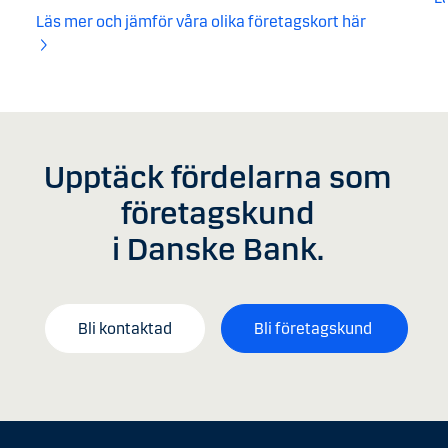
Läs mer och jämför våra olika företagskort här
Upptäck fördelarna som
företagskund
i Danske Bank.
Bli kontaktad
Bli företagskund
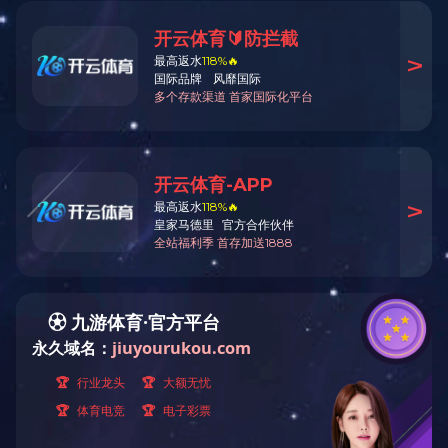
手动工具
经营产品
OPERATING PRODUCTS
机电类
手动工具
汽修汽保工具
扳手类
切割工具
钳类工具
电工电子
套筒及配件
专业级超大开口
敲击工具
测量测绘工具
螺丝批
内六角
其它手动工具
工具箱包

========================================================================

▶ _Task goal_: The response should contain every record above exactly as written, and none of the pictures.

▶ _Exercise solution_:
Läs mer och jämför våra olika företagskort här
Upptäck fördelarna som
företagskund
i Danske Bank.
Bli kontaktad
Bli företagskund
手动工具
经营产品
OPERATING PRODUCTS
机电类
手动工具
汽修汽保工具
扳手类
切割工具
钳类工具
电工电子
套筒及配件
专业级超大开口
敲击工具
测量测绘工具
螺丝批
内六角
其它手动工具
工具箱包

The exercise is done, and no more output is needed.